The study’s lead author, Dr. Fiona Burns, said that the study will have a sobering effect on the general public, painting a picture of the profound loss of species extinction:
“Our study is a wake-up call to the very real threat of extinctions and of a Silent Spring, and we are fully supportive of ensuring a strong framework which puts conservation front and centre of any global plans.”
Burns added that the study was also a call to action, saying that “We need transformative action across society to tackle the nature and climate crises together. That means increasing the scale and ambition of nature-friendly farming, species protection, sustainable forestry and fisheries, and rapidly expanding the protected area network.”
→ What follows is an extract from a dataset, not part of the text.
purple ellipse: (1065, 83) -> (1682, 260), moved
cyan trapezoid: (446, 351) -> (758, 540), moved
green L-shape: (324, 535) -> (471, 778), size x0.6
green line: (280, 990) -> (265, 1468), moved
The study was a collaboration between British and Czech researchers and was published last month in Ecology and Evolution.
Conservation groups dedicated to preserving bird species have responded to the study with devastation, but also with a reinvigorated will to help species in danger. BirdLife International, a conservation group that worked with the research team, said that they also hoped that the study would be a springboard to protect Europe’s birds and biodiversity.
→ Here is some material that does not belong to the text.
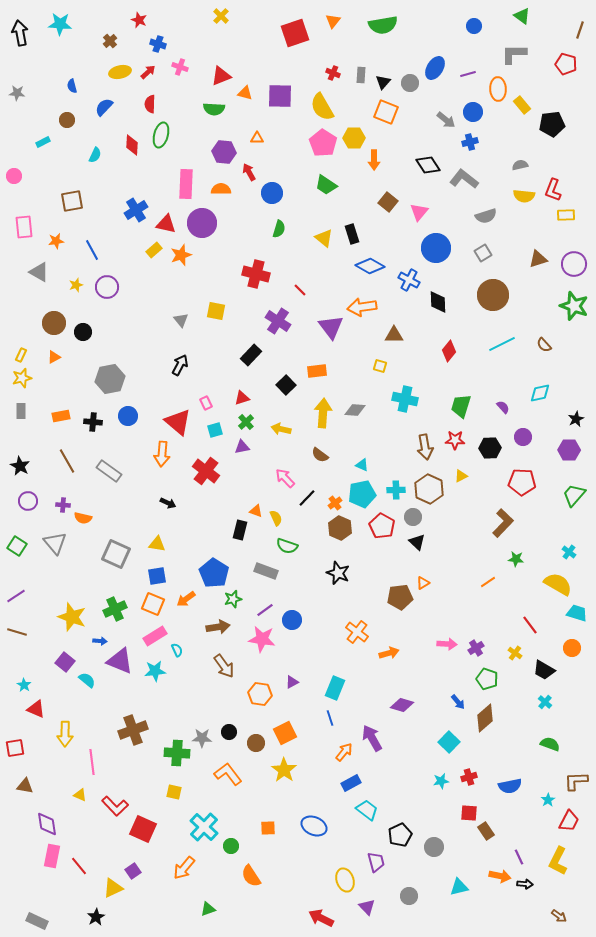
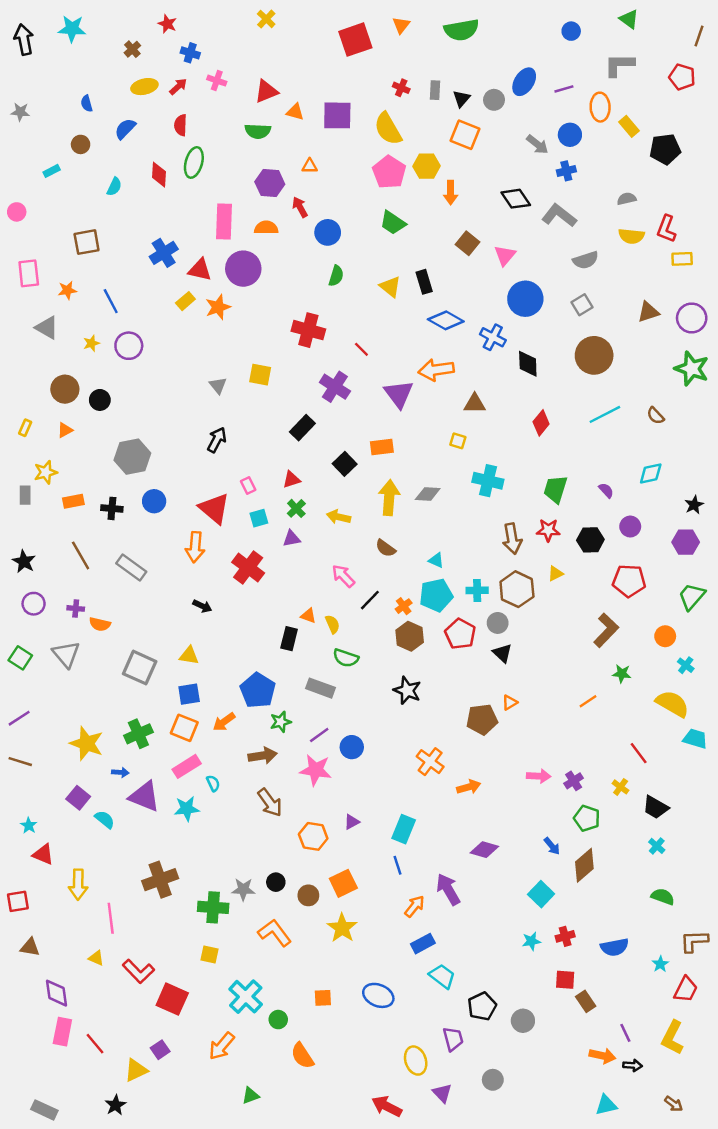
yellow star: (22, 378) -> (46, 472), moved
orange circle: (572, 648) -> (665, 636), moved
cyan triangle: (459, 887) -> (606, 1105), moved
The organization’s interim head of conservation in Europe, Anna Staneva, said “This report loudly and clearly shows that nature is sounding the alarm. While protecting birds that are already rare or endangered has resulted in some successful recoveries, this doesn’t seem to be enough to sustain the populations of abundant species.”
Ivory-billed woodpecker declared extinct by US government
The ivory-billed woodpecker, the best-known American species that had been declared threatened years ago, was declared extinct, along with 22 other species, by the U.S. government in September.
The iconic bird — which several bird watchers believed they saw just a few years ago in a swamp in the South — along with a range of other birds, fish, and other animals, is now considered extinct.
In a move rarely taken by federal officials, hope has now been given up on trying to locate surviving individuals of the species, while they warn that climate change, working in tandem with other dangers to their welfare, could lead to more such declarations.
Bird lovers have been combing the swamps and forestlands of the South in recent years, sure that the fleeting images captured by several of them in past decades showed ivory-billed woodpecker individuals.
The ivory-billed woodpecker is perhaps the best known — and certainly best-loved — species that the U.S. Fish and Wildlife Service to declare extinct. The declaration may come as especially disturbing to wildlife lovers after making unconfirmed appearances in recent years that spurred innumerable fruitless searches in swamps throughout Arkansas, Louisiana, Mississippi and Florida.
The grainy black and white image above, from 1935, part of newsreel footage, comprises the last proof of ivory bills in the wild.